Denke die 20 km sind wohl Luftlinie, oder? Anders kann ich mir das nicht erklären... 
Ich hab mich mal für beide Läufe angemeldet, auch wenn ich dann schon nicht mehr im Training bin, will ich mir den Spaß mal gönnen.
Gruß


----------



## npk (23. September 2010)

Rennen? Da bin ich dabei  Nimmt mich einer mit? Bin zwar ein Jahr lang kein MTB mehr gefahren, aber wird schon gehen


----------



## Blauer Vogel (24. September 2010)

Limit83 schrieb:


> Denke die 20 km sind wohl Luftlinie, oder?


Ja, die Streckenlänge ist Luftlinie. Steht hier auf Seite 4 unter Ausschreibung: http://www.mtbo-deutschland.de/mtbo/dbmbo_08.pdf
Allerdings darf man im Gegensatz zum Orientierungslauf nicht querfeldein fahren, außer das Gebiet wäre speziell gekennzeichnet, vielleicht bei einer Wiese? Da sollte man fragen, ob man quer über eine Wiese fahren darf. Bexbach hat ja das große Wiesengelände oberhalb vom Feilbach. Auf Seite 6 steht auch was zu Zeiten und Streckenlängen.


----------



## Blauer Vogel (28. September 2010)

Die Bahndaten sind jetzt online:
http://www.ol.tv-bierbach.de/mtbo/wk_orte.htm
Viel weniger km als ich gedacht hatte.


----------



## MTB-News.de




----------



## Limit83 (7. Oktober 2010)

Die Startlisten sind nun online. Leider nicht viele lokale MTBler mit dabei. 

Soeben hab ich mir die Kartenhalterung 1.0 gebastelt und nach der Probefahrt werd ich wohl auf 1.1 modifizieren müssen. Hab nur noch keine Lösung für den Transponder. Hoffe, dass ich am Samstag vor Ort vielleicht Hilfe von einem erfahreneren MTBOler bekomme. 
Gruß


----------



## Peter Lang (10. Oktober 2010)

und, wie wars in Kirkel?


----------



## Blauer Vogel (10. Oktober 2010)

Ich war nur in Bexbach. Für Kirkel hatte ich keine Zeit. Mir hat es sehr gut gefallen. Den Kartenhalter hatte ich aus einem dünnen Holzbrett gebaut, 6 Löcher reingebohrt und ihn mit Kabelbindern am Lenker und Vorbau festgemacht. Das hat gut geklappt. Daß man den Chip am Bike befestigen musste, wusste ich nicht. Ich hatte aber eine Schnur dabei und habe ihn daran am Lenker festgebunden. Das war ziemlich unpraktisch, weil ich die Schnur immer wieder nach dem Reinstecken des Chips um den Lenker rollen musste, damit sich die Schnur nicht verheddert. Die anderen Leute hatten Gummibänder. 
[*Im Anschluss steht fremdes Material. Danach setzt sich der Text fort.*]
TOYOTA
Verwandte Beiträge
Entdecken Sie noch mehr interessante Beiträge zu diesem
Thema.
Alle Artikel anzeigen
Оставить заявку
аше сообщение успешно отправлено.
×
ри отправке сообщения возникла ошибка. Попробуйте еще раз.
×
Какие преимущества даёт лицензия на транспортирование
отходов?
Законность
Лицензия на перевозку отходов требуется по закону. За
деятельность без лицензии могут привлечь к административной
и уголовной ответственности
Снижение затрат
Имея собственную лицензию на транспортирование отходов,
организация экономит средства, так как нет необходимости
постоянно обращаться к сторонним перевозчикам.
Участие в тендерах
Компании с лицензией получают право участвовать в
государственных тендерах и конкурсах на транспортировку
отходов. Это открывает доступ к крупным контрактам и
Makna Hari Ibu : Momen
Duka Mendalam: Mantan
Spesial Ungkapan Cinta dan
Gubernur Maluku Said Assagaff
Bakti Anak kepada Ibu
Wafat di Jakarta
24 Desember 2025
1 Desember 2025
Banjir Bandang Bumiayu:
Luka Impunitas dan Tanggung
Alles war sehr gut organisiert und hätte ich vorher noch mal ins Internet geschaut, hätte ich sogar meine Startzeit vorher gewusst. Ich hatte eigentlich mit viel mehr Leuten gerechnet und dass auch viele Saarländer mitmachen. Selbst von den einheimischen Orientierungsläufern waren nur ganz wenige dabei. Es waren ca. 80 Leute. Die ersten Posten waren recht einfach zu finden. Ein Problem hatte ich aber, und zwar konnte ich die Karte nicht richtig sehen. Zum Fahren benutze ich eine Brille für Kurzsichtigkeit und damit sehe ich nah nicht gut. Ohne Brille wollte ich nicht fahren, da ich nicht daran gewöhnt bin und den Boden eigentlich auch gut sehen wollte. So musste ich doch öfters anhalten, die Brille hochheben und die Karte richtig betrachten. Ziemlich doof, denn bergauf kann man auch während des Fahrens die Karte ansehen. 
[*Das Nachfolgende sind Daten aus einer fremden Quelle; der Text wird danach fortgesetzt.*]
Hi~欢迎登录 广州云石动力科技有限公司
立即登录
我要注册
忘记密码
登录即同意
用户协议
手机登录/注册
Dann kam ein Posten oberhalb des Schießstandes in dem Gewirr von Wegen und Rückeschneisen, den ich einfach nicht gefunden habe und auch nicht mehr genau wusste wo ich war. Ich musste bis zu der sternförmigen Kreuzung fahren um mich wieder orientieren zu können. Das Orientieren beim Laufen ist doch einfacher und da verpasst man auch nicht so leicht einen Weg. So habe ich 19 Minuten gebraucht um diesen Posten zu finden (Man bekommt im Ziel einen Ausdruck wo man genau sehen kann wie lange man zwischen den einzelnen Posten gebraucht hat). Die anderen Posten gingen dann wieder einfach und so gab es kein Problem mehr. 
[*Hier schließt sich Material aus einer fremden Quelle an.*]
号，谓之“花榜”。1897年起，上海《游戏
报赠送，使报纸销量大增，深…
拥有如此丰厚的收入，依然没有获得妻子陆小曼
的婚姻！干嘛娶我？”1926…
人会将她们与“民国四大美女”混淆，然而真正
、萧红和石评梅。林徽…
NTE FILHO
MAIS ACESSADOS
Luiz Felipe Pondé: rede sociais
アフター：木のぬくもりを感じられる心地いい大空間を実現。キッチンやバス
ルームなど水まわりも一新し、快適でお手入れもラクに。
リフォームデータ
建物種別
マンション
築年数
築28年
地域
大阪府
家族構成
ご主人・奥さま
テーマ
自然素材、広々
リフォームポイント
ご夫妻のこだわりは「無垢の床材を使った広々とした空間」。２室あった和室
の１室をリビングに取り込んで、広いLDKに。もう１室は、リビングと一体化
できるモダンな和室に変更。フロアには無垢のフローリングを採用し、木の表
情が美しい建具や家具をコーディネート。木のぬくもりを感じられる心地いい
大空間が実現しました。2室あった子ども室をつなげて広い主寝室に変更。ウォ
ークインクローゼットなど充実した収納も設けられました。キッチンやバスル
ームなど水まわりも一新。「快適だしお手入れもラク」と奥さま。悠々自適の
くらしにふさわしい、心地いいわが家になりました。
Mehrmals waren an den Posten noch andere Fahrer und die rasten sofort weiter während ich erst die Karte betrachten musste und überlegen musste. So war es denn auch kein Wunder, dass ich in meiner Altersgruppe Letzte wurde. Aber das stört mich jetzt nicht, denn die anderen machen das wahrscheinlich schon jahrelang. Spaß gemacht hat es auf jeden Fall und der Reiz daran ist, dass man etwas suchen muß. Orientierungslauf gefällt mir auch sehr gut, das ist noch schwieriger, denn da muß man die Posten richtig im Unterholz abseits der Wege suchen. Schön sind auch die Karten. Jeder kleine Weg und jeder Hochstand sind genau eingezeichnet. Die Leute machen sich richtig viel Arbeit mit den Karten. Ich hoffe mal nächstes Jahr gibt es wieder so eine Veranstaltung.


----------



## rich.tisch (10. Oktober 2010)

Also Gerüchten zufolge kommt der neue Deutsche Meister aus dem Saarland... *klickst-du-hier*  ;-)


----------



## snoopy-bike (11. Oktober 2010)

rich.tisch schrieb:


> Also Gerüchten zufolge kommt der neue Deutsche Meister aus dem Saarland... *klickst-du-hier*  ;-)



Respekt Kollege!!!

.... kein Wunder wenn man MTB-fahren von jemandem "erlernt", der GPS im Kopf hat...

Bin stolz auf Dich!!


----------



## Limit83 (11. Oktober 2010)

Vielen Dank, vielen Dank.
Damit hat die Saison auch einen schönen Abschluss gefunden, der auch noch eine Menge Spaß gemacht hat. Nun muss ich zumindest zur Titelverteidigung nächstes Jahr mal wieder zu so einer Veranstaltung. Ich kann jedem MTBler, der Karten lesen kann, so eine Wettbewerb nur empfehlen. 
@Snoopy: Die H40 hättest du gewonnen.


----------



## MTB-News.de




----------



## Blauer Vogel (12. Oktober 2010)

Herzlichen Glückwunsch, das ist ja ein toller Erfolg für jemanden, der das noch nie gemacht hat .


----------